Take the records below and set them down exactly, so that every line matches the original.

Recorded data:
##############################
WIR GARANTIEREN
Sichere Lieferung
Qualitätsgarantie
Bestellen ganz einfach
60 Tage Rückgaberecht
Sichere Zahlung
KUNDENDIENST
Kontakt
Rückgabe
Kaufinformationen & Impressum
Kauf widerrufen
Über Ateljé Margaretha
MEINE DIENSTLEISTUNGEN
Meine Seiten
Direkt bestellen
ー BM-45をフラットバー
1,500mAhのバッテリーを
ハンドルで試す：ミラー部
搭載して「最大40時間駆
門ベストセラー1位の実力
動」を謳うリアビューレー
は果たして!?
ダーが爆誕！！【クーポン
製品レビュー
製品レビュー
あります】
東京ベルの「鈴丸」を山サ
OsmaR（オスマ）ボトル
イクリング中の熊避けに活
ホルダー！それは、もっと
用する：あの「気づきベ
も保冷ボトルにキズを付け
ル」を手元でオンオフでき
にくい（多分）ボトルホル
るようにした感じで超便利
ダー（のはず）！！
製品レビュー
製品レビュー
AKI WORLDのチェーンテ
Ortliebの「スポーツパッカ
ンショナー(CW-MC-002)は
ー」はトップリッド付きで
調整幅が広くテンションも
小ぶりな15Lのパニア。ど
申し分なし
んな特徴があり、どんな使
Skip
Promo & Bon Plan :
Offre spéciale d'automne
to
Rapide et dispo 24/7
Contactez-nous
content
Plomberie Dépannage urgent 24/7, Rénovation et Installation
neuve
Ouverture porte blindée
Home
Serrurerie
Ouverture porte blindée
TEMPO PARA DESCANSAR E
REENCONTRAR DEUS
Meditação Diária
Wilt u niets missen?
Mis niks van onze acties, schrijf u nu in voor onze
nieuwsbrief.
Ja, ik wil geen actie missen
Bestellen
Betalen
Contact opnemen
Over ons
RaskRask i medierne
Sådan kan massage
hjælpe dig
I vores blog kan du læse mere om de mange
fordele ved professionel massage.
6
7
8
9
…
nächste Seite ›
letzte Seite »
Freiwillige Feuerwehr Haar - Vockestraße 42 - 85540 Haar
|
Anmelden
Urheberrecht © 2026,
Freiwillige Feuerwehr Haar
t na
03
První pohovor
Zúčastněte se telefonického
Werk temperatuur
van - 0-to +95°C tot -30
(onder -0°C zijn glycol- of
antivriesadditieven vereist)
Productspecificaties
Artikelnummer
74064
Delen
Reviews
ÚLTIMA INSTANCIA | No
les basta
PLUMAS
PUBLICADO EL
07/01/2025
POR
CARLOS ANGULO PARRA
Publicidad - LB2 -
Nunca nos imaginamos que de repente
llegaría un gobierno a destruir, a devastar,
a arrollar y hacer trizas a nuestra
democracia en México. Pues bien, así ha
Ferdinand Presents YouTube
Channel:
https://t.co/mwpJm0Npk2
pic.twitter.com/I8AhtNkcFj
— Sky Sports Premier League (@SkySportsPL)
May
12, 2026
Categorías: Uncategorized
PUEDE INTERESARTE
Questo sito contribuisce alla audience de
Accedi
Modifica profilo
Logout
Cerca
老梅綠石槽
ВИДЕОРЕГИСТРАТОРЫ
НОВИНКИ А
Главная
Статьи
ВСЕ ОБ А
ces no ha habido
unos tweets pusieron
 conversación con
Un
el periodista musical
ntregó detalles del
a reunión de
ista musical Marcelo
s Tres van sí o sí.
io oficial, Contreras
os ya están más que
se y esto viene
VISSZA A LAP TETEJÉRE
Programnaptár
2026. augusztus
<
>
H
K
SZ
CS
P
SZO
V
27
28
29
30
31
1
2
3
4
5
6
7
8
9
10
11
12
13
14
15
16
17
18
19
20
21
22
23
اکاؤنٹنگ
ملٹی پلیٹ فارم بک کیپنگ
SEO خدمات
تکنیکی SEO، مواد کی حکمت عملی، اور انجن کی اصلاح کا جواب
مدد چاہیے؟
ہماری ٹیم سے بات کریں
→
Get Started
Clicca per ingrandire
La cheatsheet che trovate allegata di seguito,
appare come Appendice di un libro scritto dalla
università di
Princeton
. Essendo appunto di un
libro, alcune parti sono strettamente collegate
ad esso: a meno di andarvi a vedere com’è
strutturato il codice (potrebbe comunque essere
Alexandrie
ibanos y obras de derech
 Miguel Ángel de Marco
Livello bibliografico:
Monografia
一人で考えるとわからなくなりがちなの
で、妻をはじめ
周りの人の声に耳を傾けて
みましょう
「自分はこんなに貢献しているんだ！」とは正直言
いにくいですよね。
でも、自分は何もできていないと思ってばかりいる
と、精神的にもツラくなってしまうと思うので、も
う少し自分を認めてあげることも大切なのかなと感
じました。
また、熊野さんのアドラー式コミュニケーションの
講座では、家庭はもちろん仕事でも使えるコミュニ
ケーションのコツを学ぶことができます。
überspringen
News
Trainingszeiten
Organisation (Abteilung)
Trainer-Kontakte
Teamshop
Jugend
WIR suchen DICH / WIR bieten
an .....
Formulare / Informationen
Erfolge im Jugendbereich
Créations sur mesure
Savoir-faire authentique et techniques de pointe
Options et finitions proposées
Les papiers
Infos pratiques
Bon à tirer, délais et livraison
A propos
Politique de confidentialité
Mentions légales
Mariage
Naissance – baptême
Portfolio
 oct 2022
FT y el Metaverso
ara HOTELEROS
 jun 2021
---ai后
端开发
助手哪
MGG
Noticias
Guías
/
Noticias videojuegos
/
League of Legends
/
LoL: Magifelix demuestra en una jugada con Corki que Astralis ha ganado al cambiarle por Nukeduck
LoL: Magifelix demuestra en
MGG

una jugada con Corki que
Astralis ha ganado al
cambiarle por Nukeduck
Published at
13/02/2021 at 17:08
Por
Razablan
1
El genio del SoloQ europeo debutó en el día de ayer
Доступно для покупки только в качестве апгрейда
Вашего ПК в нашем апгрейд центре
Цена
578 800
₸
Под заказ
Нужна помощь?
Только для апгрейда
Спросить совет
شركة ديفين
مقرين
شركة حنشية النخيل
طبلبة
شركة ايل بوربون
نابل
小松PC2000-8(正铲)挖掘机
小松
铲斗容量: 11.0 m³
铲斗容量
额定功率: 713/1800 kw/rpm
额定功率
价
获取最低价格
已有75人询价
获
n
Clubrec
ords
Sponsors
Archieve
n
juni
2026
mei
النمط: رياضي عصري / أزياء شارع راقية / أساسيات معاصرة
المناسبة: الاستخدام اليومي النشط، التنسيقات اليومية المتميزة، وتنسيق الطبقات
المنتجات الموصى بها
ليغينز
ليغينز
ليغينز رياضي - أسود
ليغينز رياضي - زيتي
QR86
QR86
##############################
- Output -
WIR GARANTIEREN
Sichere Lieferung
Qualitätsgarantie
Bestellen ganz einfach
60 Tage Rückgaberecht
Sichere Zahlung
KUNDENDIENST
Kontakt
Rückgabe
Kaufinformationen & Impressum
Kauf widerrufen
Über Ateljé Margaretha
MEINE DIENSTLEISTUNGEN
Meine Seiten
Direkt bestellen
ー BM-45をフラットバー
1,500mAhのバッテリーを
ハンドルで試す：ミラー部
搭載して「最大40時間駆
門ベストセラー1位の実力
動」を謳うリアビューレー
は果たして!?
ダーが爆誕！！【クーポン
製品レビュー
製品レビュー
あります】
東京ベルの「鈴丸」を山サ
OsmaR（オスマ）ボトル
イクリング中の熊避けに活
ホルダー！それは、もっと
用する：あの「気づきベ
も保冷ボトルにキズを付け
ル」を手元でオンオフでき
にくい（多分）ボトルホル
るようにした感じで超便利
ダー（のはず）！！
製品レビュー
製品レビュー
AKI WORLDのチェーンテ
Ortliebの「スポーツパッカ
ンショナー(CW-MC-002)は
ー」はトップリッド付きで
調整幅が広くテンションも
小ぶりな15Lのパニア。ど
申し分なし
んな特徴があり、どんな使
Skip
Promo & Bon Plan :
Offre spéciale d'automne
to
Rapide et dispo 24/7
Contactez-nous
content
Plomberie Dépannage urgent 24/7, Rénovation et Installation
neuve
Ouverture porte blindée
Home
Serrurerie
Ouverture porte blindée
TEMPO PARA DESCANSAR E
REENCONTRAR DEUS
Meditação Diária
Wilt u niets missen?
Mis niks van onze acties, schrijf u nu in voor onze
nieuwsbrief.
Ja, ik wil geen actie missen
Bestellen
Betalen
Contact opnemen
Over ons
RaskRask i medierne
Sådan kan massage
hjælpe dig
I vores blog kan du læse mere om de mange
fordele ved professionel massage.
6
7
8
9
…
nächste Seite ›
letzte Seite »
Freiwillige Feuerwehr Haar - Vockestraße 42 - 85540 Haar
|
Anmelden
Urheberrecht © 2026,
Freiwillige Feuerwehr Haar
t na
03
První pohovor
Zúčastněte se telefonického
Werk temperatuur
van - 0-to +95°C tot -30
(onder -0°C zijn glycol- of
antivriesadditieven vereist)
Productspecificaties
Artikelnummer
74064
Delen
Reviews
ÚLTIMA INSTANCIA | No
les basta
PLUMAS
PUBLICADO EL
07/01/2025
POR
CARLOS ANGULO PARRA
Publicidad - LB2 -
Nunca nos imaginamos que de repente
llegaría un gobierno a destruir, a devastar,
a arrollar y hacer trizas a nuestra
democracia en México. Pues bien, así ha
Ferdinand Presents YouTube
Channel:
https://t.co/mwpJm0Npk2
pic.twitter.com/I8AhtNkcFj
— Sky Sports Premier League (@SkySportsPL)
May
12, 2026
Categorías: Uncategorized
PUEDE INTERESARTE
Questo sito contribuisce alla audience de
Accedi
Modifica profilo
Logout
Cerca
老梅綠石槽
ВИДЕОРЕГИСТРАТОРЫ
НОВИНКИ А
Главная
Статьи
ВСЕ ОБ А
ces no ha habido
unos tweets pusieron
 conversación con
Un
el periodista musical
ntregó detalles del
a reunión de
ista musical Marcelo
s Tres van sí o sí.
io oficial, Contreras
os ya están más que
se y esto viene
VISSZA A LAP TETEJÉRE
Programnaptár
2026. augusztus
<
>
H
K
SZ
CS
P
SZO
V
27
28
29
30
31
1
2
3
4
5
6
7
8
9
10
11
12
13
14
15
16
17
18
19
20
21
22
23
اکاؤنٹنگ
ملٹی پلیٹ فارم بک کیپنگ
SEO خدمات
تکنیکی SEO، مواد کی حکمت عملی، اور انجن کی اصلاح کا جواب
مدد چاہیے؟
ہماری ٹیم سے بات کریں
→
Get Started
Clicca per ingrandire
La cheatsheet che trovate allegata di seguito,
appare come Appendice di un libro scritto dalla
università di
Princeton
. Essendo appunto di un
libro, alcune parti sono strettamente collegate
ad esso: a meno di andarvi a vedere com’è
strutturato il codice (potrebbe comunque essere
Alexandrie
ibanos y obras de derech
 Miguel Ángel de Marco
Livello bibliografico:
Monografia
一人で考えるとわからなくなりがちなの
で、妻をはじめ
周りの人の声に耳を傾けて
みましょう
「自分はこんなに貢献しているんだ！」とは正直言
いにくいですよね。
でも、自分は何もできていないと思ってばかりいる
と、精神的にもツラくなってしまうと思うので、も
う少し自分を認めてあげることも大切なのかなと感
じました。
また、熊野さんのアドラー式コミュニケーションの
講座では、家庭はもちろん仕事でも使えるコミュニ
ケーションのコツを学ぶことができます。
überspringen
News
Trainingszeiten
Organisation (Abteilung)
Trainer-Kontakte
Teamshop
Jugend
WIR suchen DICH / WIR bieten
an .....
Formulare / Informationen
Erfolge im Jugendbereich
Créations sur mesure
Savoir-faire authentique et techniques de pointe
Options et finitions proposées
Les papiers
Infos pratiques
Bon à tirer, délais et livraison
A propos
Politique de confidentialité
Mentions légales
Mariage
Naissance – baptême
Portfolio
 oct 2022
FT y el Metaverso
ara HOTELEROS
 jun 2021
---ai后
端开发
助手哪
MGG
Noticias
Guías
/
Noticias videojuegos
/
League of Legends
/
LoL: Magifelix demuestra en una jugada con Corki que Astralis ha ganado al cambiarle por Nukeduck
LoL: Magifelix demuestra en
MGG

una jugada con Corki que
Astralis ha ganado al
cambiarle por Nukeduck
Published at
13/02/2021 at 17:08
Por
Razablan
1
El genio del SoloQ europeo debutó en el día de ayer
Доступно для покупки только в качестве апгрейда
Вашего ПК в нашем апгрейд центре
Цена
578 800
₸
Под заказ
Нужна помощь?
Только для апгрейда
Спросить совет
شركة ديفين
مقرين
شركة حنشية النخيل
طبلبة
شركة ايل بوربون
نابل
小松PC2000-8(正铲)挖掘机
小松
铲斗容量: 11.0 m³
铲斗容量
额定功率: 713/1800 kw/rpm
额定功率
价
获取最低价格
已有75人询价
获
n
Clubrec
ords
Sponsors
Archieve
n
juni
2026
mei
النمط: رياضي عصري / أزياء شارع راقية / أساسيات معاصرة
المناسبة: الاستخدام اليومي النشط، التنسيقات اليومية المتميزة، وتنسيق الطبقات
المنتجات الموصى بها
ليغينز
ليغينز
ليغينز رياضي - أسود
ليغينز رياضي - زيتي
QR86
QR86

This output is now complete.